**Exercise brief**
Scan the entries that follow for the word "help", then report every line in which it appears.
══════
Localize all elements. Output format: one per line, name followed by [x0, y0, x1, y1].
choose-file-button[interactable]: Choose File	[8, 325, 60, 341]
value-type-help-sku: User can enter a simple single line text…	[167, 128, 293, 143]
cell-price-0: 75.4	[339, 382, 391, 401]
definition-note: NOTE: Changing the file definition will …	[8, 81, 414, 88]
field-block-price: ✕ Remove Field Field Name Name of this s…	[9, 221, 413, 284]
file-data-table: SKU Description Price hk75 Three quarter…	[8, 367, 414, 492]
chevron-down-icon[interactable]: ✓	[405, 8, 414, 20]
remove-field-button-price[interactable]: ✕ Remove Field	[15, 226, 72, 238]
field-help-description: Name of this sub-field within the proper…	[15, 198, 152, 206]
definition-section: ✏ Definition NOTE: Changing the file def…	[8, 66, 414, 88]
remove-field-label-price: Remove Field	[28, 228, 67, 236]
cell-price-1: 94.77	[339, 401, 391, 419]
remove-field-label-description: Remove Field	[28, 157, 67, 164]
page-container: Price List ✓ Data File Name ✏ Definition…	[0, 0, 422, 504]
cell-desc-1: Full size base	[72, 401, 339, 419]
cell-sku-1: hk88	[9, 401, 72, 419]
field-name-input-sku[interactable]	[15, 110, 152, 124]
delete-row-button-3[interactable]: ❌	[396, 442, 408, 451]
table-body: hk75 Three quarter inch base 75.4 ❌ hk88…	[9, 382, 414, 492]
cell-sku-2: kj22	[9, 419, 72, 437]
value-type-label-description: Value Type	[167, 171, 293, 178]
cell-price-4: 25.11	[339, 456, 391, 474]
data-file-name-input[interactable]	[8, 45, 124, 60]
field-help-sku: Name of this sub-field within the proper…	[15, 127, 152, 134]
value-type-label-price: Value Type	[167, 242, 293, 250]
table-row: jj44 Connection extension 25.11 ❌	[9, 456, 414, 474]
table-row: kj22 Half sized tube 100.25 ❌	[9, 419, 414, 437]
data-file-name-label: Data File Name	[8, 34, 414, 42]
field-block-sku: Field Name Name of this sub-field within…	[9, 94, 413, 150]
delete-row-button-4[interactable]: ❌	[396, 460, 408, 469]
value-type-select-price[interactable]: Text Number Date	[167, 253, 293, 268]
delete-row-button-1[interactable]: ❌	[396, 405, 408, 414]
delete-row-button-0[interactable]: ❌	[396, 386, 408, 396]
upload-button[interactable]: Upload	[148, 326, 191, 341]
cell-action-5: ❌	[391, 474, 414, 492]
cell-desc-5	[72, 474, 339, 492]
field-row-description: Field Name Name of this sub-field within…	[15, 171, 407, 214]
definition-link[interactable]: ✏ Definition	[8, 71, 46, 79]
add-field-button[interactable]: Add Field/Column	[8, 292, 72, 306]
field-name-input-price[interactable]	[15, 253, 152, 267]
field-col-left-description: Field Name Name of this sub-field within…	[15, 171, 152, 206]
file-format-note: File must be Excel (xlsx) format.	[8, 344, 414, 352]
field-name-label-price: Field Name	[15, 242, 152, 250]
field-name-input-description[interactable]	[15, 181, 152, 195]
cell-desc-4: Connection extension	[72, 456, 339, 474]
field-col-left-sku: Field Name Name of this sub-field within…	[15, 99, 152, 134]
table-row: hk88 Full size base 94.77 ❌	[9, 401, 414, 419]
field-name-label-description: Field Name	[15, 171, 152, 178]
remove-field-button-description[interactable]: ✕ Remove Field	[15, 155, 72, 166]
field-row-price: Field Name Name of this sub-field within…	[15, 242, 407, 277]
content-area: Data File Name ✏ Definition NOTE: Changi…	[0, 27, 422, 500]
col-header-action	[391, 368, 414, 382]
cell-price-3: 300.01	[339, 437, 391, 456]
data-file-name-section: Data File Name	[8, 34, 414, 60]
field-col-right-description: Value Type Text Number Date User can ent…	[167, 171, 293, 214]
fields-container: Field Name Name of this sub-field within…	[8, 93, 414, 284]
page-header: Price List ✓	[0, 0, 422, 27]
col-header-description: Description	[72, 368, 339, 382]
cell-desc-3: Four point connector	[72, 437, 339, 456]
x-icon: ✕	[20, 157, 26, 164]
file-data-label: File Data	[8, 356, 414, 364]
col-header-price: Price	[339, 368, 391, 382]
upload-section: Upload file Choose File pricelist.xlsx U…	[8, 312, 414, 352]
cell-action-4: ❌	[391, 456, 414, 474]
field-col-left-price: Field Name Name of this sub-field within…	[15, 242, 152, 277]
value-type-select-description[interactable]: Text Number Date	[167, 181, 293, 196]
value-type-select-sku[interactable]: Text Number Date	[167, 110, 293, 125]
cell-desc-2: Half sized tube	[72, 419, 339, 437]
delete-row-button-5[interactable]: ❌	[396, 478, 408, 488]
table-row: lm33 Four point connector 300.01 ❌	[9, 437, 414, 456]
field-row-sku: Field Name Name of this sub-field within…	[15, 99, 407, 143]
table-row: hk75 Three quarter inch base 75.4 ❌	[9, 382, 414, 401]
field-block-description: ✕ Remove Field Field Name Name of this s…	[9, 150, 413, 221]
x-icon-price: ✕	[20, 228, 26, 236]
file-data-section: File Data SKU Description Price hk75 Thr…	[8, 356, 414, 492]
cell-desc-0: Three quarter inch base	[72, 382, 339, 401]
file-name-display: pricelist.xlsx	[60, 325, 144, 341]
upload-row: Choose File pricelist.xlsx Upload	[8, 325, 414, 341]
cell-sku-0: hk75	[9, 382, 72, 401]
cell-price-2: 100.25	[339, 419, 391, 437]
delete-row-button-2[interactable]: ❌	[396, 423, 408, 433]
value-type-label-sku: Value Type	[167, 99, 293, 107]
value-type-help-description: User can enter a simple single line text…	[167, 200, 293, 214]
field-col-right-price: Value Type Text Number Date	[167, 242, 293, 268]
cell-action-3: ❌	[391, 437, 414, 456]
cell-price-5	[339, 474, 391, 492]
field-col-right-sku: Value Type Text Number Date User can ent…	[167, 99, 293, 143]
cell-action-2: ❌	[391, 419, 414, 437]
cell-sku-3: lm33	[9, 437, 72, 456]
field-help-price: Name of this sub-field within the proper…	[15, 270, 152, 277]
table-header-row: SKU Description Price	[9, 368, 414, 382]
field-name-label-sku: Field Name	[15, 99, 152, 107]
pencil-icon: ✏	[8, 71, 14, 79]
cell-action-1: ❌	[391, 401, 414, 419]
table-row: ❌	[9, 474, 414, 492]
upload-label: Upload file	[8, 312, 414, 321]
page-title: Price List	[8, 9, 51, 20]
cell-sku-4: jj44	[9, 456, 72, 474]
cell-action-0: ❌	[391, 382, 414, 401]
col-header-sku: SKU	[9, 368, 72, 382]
══════
**Written solution**
value-type-help-sku: User can enter a simple single line text…	[167, 128, 293, 143]
field-help-description: Name of this sub-field within the proper…	[15, 198, 152, 206]
field-help-sku: Name of this sub-field within the proper…	[15, 127, 152, 134]
value-type-help-description: User can enter a simple single line text…	[167, 200, 293, 214]
field-help-price: Name of this sub-field within the proper…	[15, 270, 152, 277]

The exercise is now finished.